Part of the reason the modern world believes that Elizabeth's Court had little time for alchemy is that in 1698 the Enlightenment historian John Strype dismissed Medley's irrational enthusiasm and broke off his story in 1576, with Medley allegedly languishing in prison for debt, a caricature of the con-artist outsider exploiting gullible courtiers.
34
In fact, both Medley and his short-cut method were legitimate. Chemically, his process worked. He proposed making copper – valued for industrial uses, coinage and ordnance, but also an important stage towards the Great Work – by dissolving copper ores in boiling sulphuric acid to make copper sulphate, then throwing in iron to condense the copper from solution by cementation onto the iron.
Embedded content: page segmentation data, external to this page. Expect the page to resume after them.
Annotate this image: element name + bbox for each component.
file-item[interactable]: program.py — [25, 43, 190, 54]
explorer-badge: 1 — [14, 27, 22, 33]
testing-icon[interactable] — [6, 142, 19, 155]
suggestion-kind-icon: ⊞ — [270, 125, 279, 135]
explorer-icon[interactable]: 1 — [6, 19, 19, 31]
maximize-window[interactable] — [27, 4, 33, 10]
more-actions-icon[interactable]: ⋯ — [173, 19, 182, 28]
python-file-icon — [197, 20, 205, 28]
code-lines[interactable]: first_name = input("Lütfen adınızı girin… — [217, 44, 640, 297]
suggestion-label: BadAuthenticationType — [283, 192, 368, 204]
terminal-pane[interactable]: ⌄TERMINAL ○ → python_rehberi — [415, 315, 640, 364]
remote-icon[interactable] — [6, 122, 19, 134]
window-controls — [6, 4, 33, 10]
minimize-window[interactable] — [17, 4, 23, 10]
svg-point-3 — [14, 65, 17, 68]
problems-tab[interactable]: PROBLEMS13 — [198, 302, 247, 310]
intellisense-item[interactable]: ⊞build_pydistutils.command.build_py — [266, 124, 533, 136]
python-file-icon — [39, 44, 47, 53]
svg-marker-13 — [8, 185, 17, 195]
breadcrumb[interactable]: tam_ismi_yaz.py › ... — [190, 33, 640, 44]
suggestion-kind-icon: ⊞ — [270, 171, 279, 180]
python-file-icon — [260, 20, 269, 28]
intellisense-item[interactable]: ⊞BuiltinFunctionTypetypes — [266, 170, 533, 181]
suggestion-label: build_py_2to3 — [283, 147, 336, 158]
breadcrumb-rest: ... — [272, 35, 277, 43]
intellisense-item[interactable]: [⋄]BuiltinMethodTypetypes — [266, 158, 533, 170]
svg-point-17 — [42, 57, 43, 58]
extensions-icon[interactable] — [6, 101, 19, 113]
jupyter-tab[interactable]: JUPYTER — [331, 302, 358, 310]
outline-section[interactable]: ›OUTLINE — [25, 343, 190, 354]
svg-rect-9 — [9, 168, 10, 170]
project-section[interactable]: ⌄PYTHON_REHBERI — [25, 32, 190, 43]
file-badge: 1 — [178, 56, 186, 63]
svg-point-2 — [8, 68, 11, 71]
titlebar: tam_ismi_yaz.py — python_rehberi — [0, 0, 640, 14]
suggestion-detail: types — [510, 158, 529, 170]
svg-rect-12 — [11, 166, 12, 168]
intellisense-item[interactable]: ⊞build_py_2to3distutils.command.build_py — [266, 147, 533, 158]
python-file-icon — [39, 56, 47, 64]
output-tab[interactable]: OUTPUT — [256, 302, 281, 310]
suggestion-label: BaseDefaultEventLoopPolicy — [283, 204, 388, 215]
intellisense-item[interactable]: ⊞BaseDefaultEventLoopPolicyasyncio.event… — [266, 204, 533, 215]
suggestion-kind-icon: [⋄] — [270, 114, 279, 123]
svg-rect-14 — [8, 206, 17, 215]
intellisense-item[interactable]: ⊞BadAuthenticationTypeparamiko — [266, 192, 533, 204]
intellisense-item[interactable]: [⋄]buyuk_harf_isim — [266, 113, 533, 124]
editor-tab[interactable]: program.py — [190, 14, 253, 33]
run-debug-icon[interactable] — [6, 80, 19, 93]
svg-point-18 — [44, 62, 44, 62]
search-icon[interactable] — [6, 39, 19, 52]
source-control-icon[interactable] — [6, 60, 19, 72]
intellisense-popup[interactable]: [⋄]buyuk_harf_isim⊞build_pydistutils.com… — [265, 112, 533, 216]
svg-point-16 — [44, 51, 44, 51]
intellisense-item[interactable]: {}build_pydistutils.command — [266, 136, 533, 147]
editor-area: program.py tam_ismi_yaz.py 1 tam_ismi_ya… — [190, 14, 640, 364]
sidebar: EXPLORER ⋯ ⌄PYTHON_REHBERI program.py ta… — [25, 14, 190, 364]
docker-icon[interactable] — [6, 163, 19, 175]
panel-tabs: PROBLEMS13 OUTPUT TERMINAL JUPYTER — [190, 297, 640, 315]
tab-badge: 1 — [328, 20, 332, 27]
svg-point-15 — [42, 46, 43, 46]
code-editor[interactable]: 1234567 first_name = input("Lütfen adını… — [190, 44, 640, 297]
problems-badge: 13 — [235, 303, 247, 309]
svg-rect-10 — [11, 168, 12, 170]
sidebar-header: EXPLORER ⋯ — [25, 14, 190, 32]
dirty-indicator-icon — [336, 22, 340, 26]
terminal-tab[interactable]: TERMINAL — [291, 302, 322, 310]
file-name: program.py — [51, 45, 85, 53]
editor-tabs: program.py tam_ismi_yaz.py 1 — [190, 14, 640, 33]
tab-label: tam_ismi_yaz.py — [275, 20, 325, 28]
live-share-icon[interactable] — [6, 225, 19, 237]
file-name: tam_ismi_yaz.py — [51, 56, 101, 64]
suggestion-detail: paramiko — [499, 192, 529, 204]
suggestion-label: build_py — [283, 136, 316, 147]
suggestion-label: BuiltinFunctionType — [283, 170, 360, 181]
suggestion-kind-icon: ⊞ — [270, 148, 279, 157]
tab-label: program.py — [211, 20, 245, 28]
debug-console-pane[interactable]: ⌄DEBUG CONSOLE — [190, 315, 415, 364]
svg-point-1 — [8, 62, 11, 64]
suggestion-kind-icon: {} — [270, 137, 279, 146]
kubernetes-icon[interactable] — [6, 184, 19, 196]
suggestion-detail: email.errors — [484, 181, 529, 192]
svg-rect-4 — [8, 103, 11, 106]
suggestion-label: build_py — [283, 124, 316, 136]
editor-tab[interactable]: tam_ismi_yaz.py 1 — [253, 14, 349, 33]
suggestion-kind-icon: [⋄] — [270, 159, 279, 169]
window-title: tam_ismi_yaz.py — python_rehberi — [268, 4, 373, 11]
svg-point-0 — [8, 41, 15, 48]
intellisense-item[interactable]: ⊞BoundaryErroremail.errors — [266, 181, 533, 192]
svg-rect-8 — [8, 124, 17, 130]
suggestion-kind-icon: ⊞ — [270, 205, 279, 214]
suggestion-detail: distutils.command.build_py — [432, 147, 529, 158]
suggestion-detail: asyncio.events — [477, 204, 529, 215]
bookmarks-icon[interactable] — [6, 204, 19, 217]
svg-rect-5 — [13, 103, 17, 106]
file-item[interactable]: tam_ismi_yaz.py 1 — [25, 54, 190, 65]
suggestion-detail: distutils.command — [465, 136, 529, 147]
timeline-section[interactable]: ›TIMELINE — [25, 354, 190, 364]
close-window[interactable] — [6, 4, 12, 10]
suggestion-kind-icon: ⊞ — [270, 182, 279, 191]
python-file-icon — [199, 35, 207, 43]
This technique of hydrometallurgy required lower temperatures than smelting, and had been published in Georgius Agricola's
Of Metals
(1556). Manufacturers used it right up to the nineteenth century.
35
Medley successfully demonstrated the process to Gilbert and Smith.

Medley attracted financial backers by describing this cementation as ‘transmuting of iron into copper with vitriol’. He ultimately failed to produce copper economically because the process cost so much, not because it was fraudulent.
36
Despite believing Medley's demonstration, Smith doubted sufficient cheap sulphuric acid could be produced to make the process profitable. Therefore, Medley spent many months searching for ‘earths’ suitable for making acid.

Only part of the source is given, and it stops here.